Karl was familiar with the rituals of Passover from his own family, which had been conducted with a casual allegiance, interrupted with animated talk at the table between the visiting business associates his father had always invited. An air of prosperous ease accompanied the eating of bitter herbs; one did not wish to suffer or attach oneself to the effusive sentiments of the poorer Jews of Leopoldstadt district, their piety alien and embarrassing to his own family.
As the youngest, Karl’s sister had been required to ask aloud “Why is this night different from all other nights?” For Karl the answer was that on this night he and his sister would go in search of the matzoh, hidden earlier that evening by his father. His reward was often a new coin for his collection of Austro-Hungarian currency, the bearded and stern profile of Emperor Franz Joseph offering, in Karl’s imagination, a portrait of Moses.
Karl was no longer a child interested in collecting coins or going in search of the matzoh. Thinking of Ilsa, he knew it was something more exciting and serious that he was after.

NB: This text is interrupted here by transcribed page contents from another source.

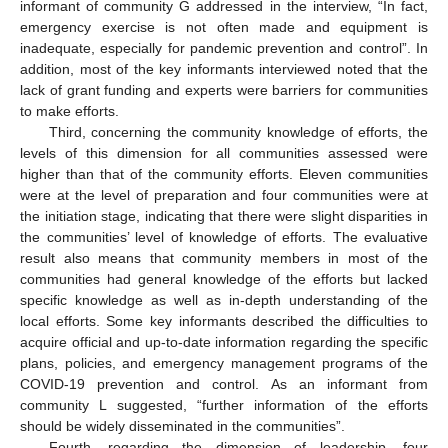
informant of community G addressed in the interview, “In fact,
emergency exercise is not often made and equipment is
inadequate, especially for pandemic prevention and control”. In
addition, most of the key informants interviewed noted that the
lack of grant funding and experts were barriers for communities
to make efforts.
Third, concerning the community knowledge of efforts, the
levels of this dimension for all communities assessed were
higher than that of the community efforts. Eleven communities
were at the level of preparation and four communities were at
the initiation stage, indicating that there were slight disparities in
the communities’ level of knowledge of efforts. The evaluative
result also means that community members in most of the
communities had general knowledge of the efforts but lacked
specific knowledge as well as in-depth understanding of the
local efforts. Some key informants described the difficulties to
acquire official and up-to-date information regarding the specific
plans, policies, and emergency management programs of the
COVID-19 prevention and control. As an informant from
community L suggested, “further information of the efforts
should be widely disseminated in the communities”.
Fourth, regarding the dimension of leadership, four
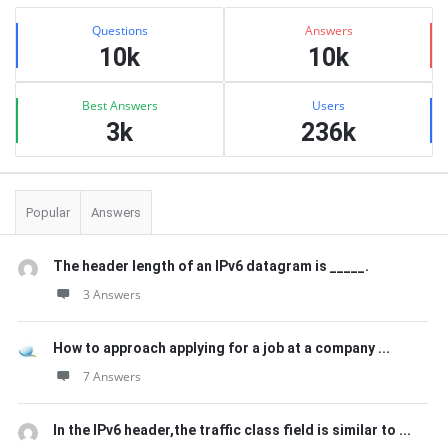
Sidebar
Stats
Questions
Answers
10k
10k
Best Answers
Users
3k
236k
Popular
Answers
The header length of an IPv6 datagram is _____.
3 Answers
How to approach applying for a job at a company ...
7 Answers
In the IPv6 header,the traffic class field is similar to ...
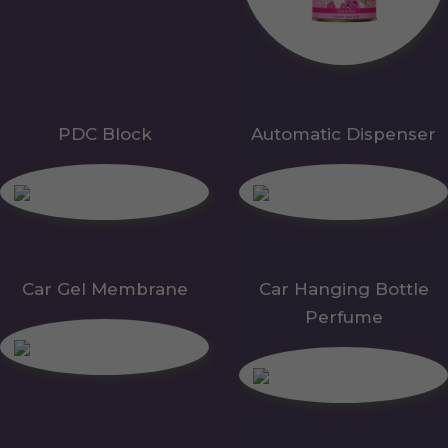
PDC Block
Automatic Dispenser
Car Gel Membrane
Car Hanging Bottle
Perfume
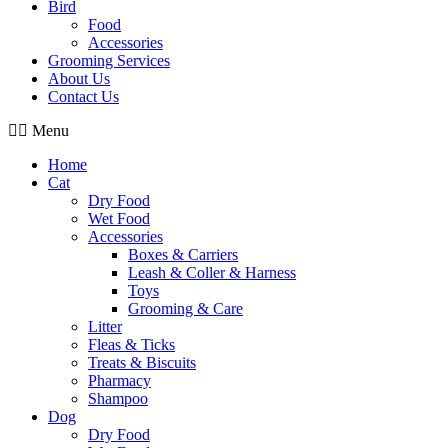
Bird
Food
Accessories
Grooming Services
About Us
Contact Us
Menu
Home
Cat
Dry Food
Wet Food
Accessories
Boxes & Carriers
Leash & Coller & Harness
Toys
Grooming & Care
Litter
Fleas & Ticks
Treats & Biscuits
Pharmacy
Shampoo
Dog
Dry Food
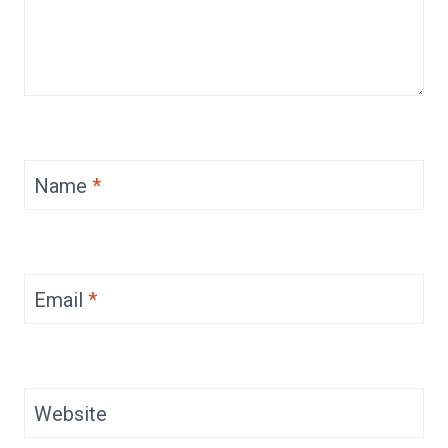
Name
*
Email
*
Website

“What are you suggesting?” he asked.
Felix sang his answer. Karl had never heard Felix sing before and had not known that he had a beautiful voice. The words were Hebrew, a language he didn’t know Felix was familiar with.
“You’re full of surprises!” Karl called out, but his voice was lost in the rising intensity of the song, which grew louder and faster, Felix banging against the wall to keep beat, until Karl feared the house might collapse.
When he finished, he asked, “Do you recognize it?”
“No,” said Karl.
“You must be familiar with the basic songs at Passover, though I’m sure your Viennese family were too sophisticated to sing them. But this song is important, and I will teach it to you. Now repeat after me: ‘Mimitzrayim gei’altanu umibeis avadim pedisanu.’”
Karl stumbled over the Hebrew. “What does it mean?” he asked.
“From Egypt You redeemed us, from the house of slavery You delivered us.” Felix laughed. “This is something Jacob Weinberg ought to like. You’ll see. I’ll teach you how to sing the song. You’ll impress everyone, and then you’ll stop having to masturbate.”